Rule 4 - The horse shouldn’t be going up in distance by over 300m from its last start.

Rule 5 - The horse must have run under similar course conditions on its last start.

Rule 6 - The horse has to have won or placed on its last start.

Rule 7 - The horse must have a highly capable jockey riding it.

Let’s Dig In With Pulling It Apart

Muhammad does go on to modify the rules, but let’s start by stating the obvious criticisms and pointing out why this is not ground breaking stuff.

Rule 1 - There should be 13 or less horses in the race

Fewer horses means worse odds, added to which, a good jockey can still win with lots of competition. It is true that you lower your chances of a loss with fewer horses, but then why not simply bet on the favourite when there are just two horses running. This is not groundbreaking stuff!

Rule 2 - The horses draw (starting position) should be 9 or less

A lower draw can mean a better position on some courses, but not all of them. Plus, hard ground often renders the starting position advantage obsolete.
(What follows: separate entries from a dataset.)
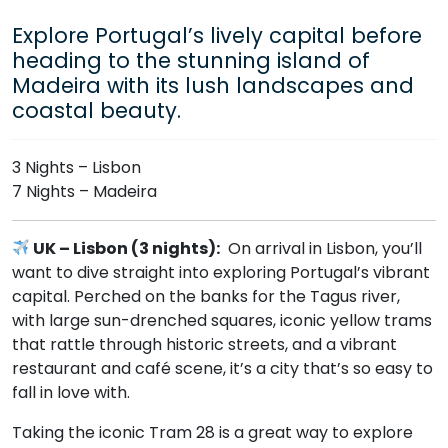
Explore Portugal’s lively capital before
heading to the stunning island of
Madeira with its lush landscapes and
coastal beauty.
3 Nights – Lisbon
7 Nights – Madeira
UK – Lisbon (3 nights):
On arrival in Lisbon, you’ll
want to dive straight into exploring Portugal’s vibrant
capital. Perched on the banks for the Tagus river,
with large sun-drenched squares, iconic yellow trams
that rattle through historic streets, and a vibrant
restaurant and café scene, it’s a city that’s so easy to
fall in love with.
Taking the iconic Tram 28 is a great way to explore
Rule 3 - The horse has to have run a race in the last 21 days

This is hardly ground breaking stuff. Added to which, there are too many examples of horses taking long breaks and winning to call this a cast-iron rule.
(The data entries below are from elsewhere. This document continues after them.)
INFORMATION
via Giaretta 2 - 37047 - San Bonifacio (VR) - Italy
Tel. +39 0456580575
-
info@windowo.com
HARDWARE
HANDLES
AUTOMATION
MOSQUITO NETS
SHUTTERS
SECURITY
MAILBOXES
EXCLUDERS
Rule 4 - The horse shouldn’t be going up in distance by over 300m from its last start.

Horses change distances all the time and come up winners, even the favourites, so this rule is mute.
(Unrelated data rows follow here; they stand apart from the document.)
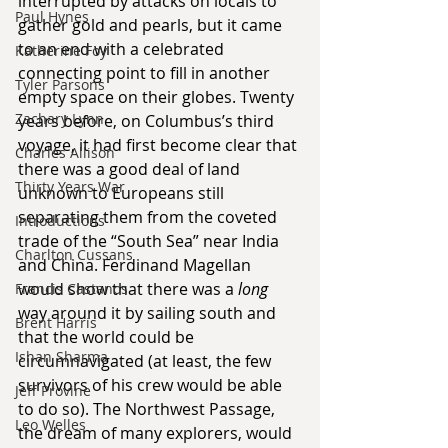
interrupted by attacks on locals to 
Paul Hynes
gather gold and pearls, but it came 
to an end with a celebrated 
Katherine Foy
connecting point to fill in another 
Tyler Parsons
empty space on their globes. Twenty 
Zachary Lynn
years before, on Columbus’s third 
voyage, it had first become clear that 
Charles Allison
there was a good deal of land 
Thirty Years War
unknown to Europeans still 
separating them from the coveted 
Introductions
trade of the “South Sea” near India 
Charlton Cussans
and China. Ferdinand Magellan 
would show that there was a 
long
Francis Castanos
way around it by sailing south and 
Brent Harris
that the world could be 
Ishan Sharma
circumnavigated (at least, the few 
survivors of his crew would be able 
Jeff Provine
to do so). The Northwest Passage, 
Leo Welles
the dream of many explorers, would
Rule 5 - The horse must have run under similar course conditions on its last start.

People shouldn’t be paying money to read rules like this. It is the equivalent of saying the horse should wear a saddle and run in the right direction.

Rule 6 - The horse has to have won or placed on its last start.

Handicap horses will be penalized more if this is the cased. Added to which, it says nothing about the horses the favourite ran against, the conditions, or anything else that is relevant.

Rule 7 - The horse must have a highly capable jockey riding it.

Again, people shouldn’t have to pay money to read a book that says you need a good jockey to win a race.

Now Muhammad Offers Modifications

Within the book that Muhammad wrote, that he has marketed heavily and sold to fools for real money (not magic beans), he actually modifies his own rules. Here are the modifications and my thoughts on them.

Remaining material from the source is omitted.